Following numerous incidents involving anthrax in North America, and even investigations in Sioux Lookout and Sioux Narrows/Nestor Falls, the North-western Health Unit has released information regarding the bacteria apparently being used as a biological weapon.
“The Northwestern Health Unit has been receiving several calls regarding potential exposure to anthrax,” it said in a press release yesterday afternoon.
“At this time, there has not been any evidence that anthrax has been used as a biological weapon in Ontario or elsewhere in Canada,” the release noted.
Below is some information gleaned from the Health Canada Web site (
•Is anthrax easy to contract?
No. It is a disease that is found in wild animals and domestic animals (i.e., cattle, sheep, goats, camels, and antelopes) and you have to inhale it, eat it, or put it in an open wound in order to contract anthrax.
•Is anthrax contagious?
No. Anthrax cannot be transmitted person-to-person.
•What is anthrax?
Anthrax is an acute infectious disease caused by bacteria called Bacillus anthracis.
•How do you contract anthrax?
There are three ways of contracting anthrax:
1. Inhalation—anthrax spores are breathed in through the nose or mouth;
2. Cutaneous—the spores enter the body through an open wound on the skin, such as a cut or abrasion when handling contaminated products or infected animals;
3. Intestinal—the disease may occur after eating contaminated meat.
•What are the symptoms of anthrax?
The incubation period for inhalation of anthrax is between one-six days, but may be longer. Symptoms of the disease vary depending on how the disease was contracted.
If the spores are inhaled, the first signs of disease usually are ’flu-like symptoms such as fatigue, fever, cough, and mild chest discomfort, rapidly followed by severe respiratory distress and shock.
In the case of cutaneous infection, they include painless blisters or purple patches.
•How is anthrax diagnosed?
Anthrax is diagnosed by isolating the bacteria from the blood, skin lesions, or respiratory secretions, or by measuring specific antibodies in the blood of persons with suspected cases.
•Is there a treatment for anthrax disease?
Anthrax disease can be controlled with antibiotics taken early after exposure. A strict regimen of antibiotics over a period of 60 days is the usual treatment.
If left untreated, the disease can be fatal.
Health Canada, in partnership with provincial and territorial governments, has been stockpiling a significant amount of antibiotics in the event of an anthrax outbreak.

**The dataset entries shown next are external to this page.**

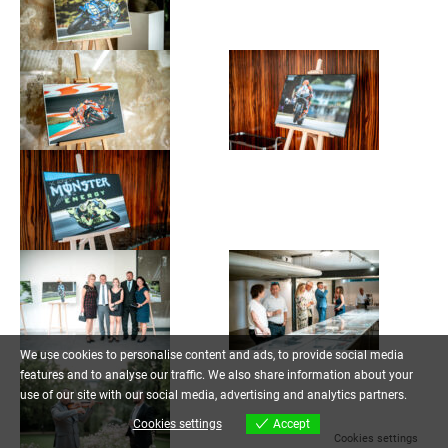
We use cookies to personalise content and ads, to provide social media
features and to analyse our traffic. We also share information about your
use of our site with our social media, advertising and analytics partners.
Cookies settings
Accept
Cookies settings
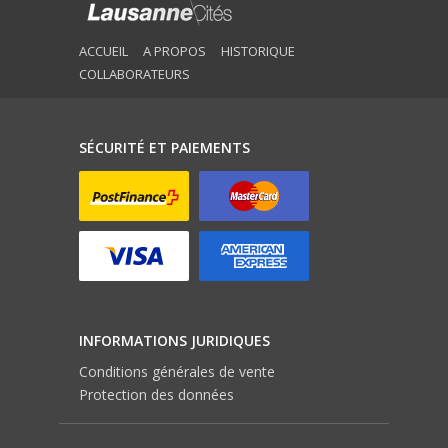
ACCUEIL
A PROPOS
HISTORIQUE
COLLABORATEURS
SÉCURITÉ ET PAIEMENTS
INFORMATIONS JURIDIQUES
Conditions générales de vente
Protection des données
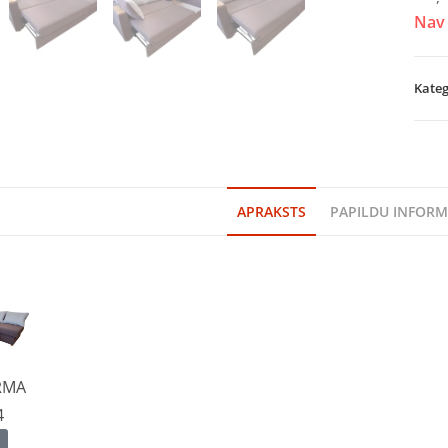
Nav 
Kateg
APRAKSTS
PAPILDU INFORM
RMA
4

•Can anthrax be prevented?
Yes. It can be prevented by avoiding eating contaminated meat that has not been properly slaughtered and cooked, or by avoiding contact with contaminated animal products (i.e., hides or internal organs).
•What about a vaccine to prevent anthrax disease?
A vaccine to protect against inhalation anthrax has been used for many years for people with a high likelihood of occupational exposure to anthrax (e.g., veterinarians).
The vaccine is not practical for widespread use as it is not 100 percent effective, there may be side effects, and it has to be taken many times over 18 months for it to become effective.
•Has there ever been a case of anthrax in Canada?
Human anthrax is unusual in North America. The last reported case of anthrax in Canada was in 1990 and it was a cutaneous case.
•What should I do if I receive a suspicious package or envelope?
Do not open it, touch it, nor taste it. Isolate the package by leaving it and securing the area.
Immediately call 911 and report your concerns so that local hazard material management officials and/or police enforcement agencies can intervene, if required.
If you believe you have been in contact with a suspicious package or envelope, wash your hands immediately.
Then you should contact a physician or go to the emergency department of your local hospital.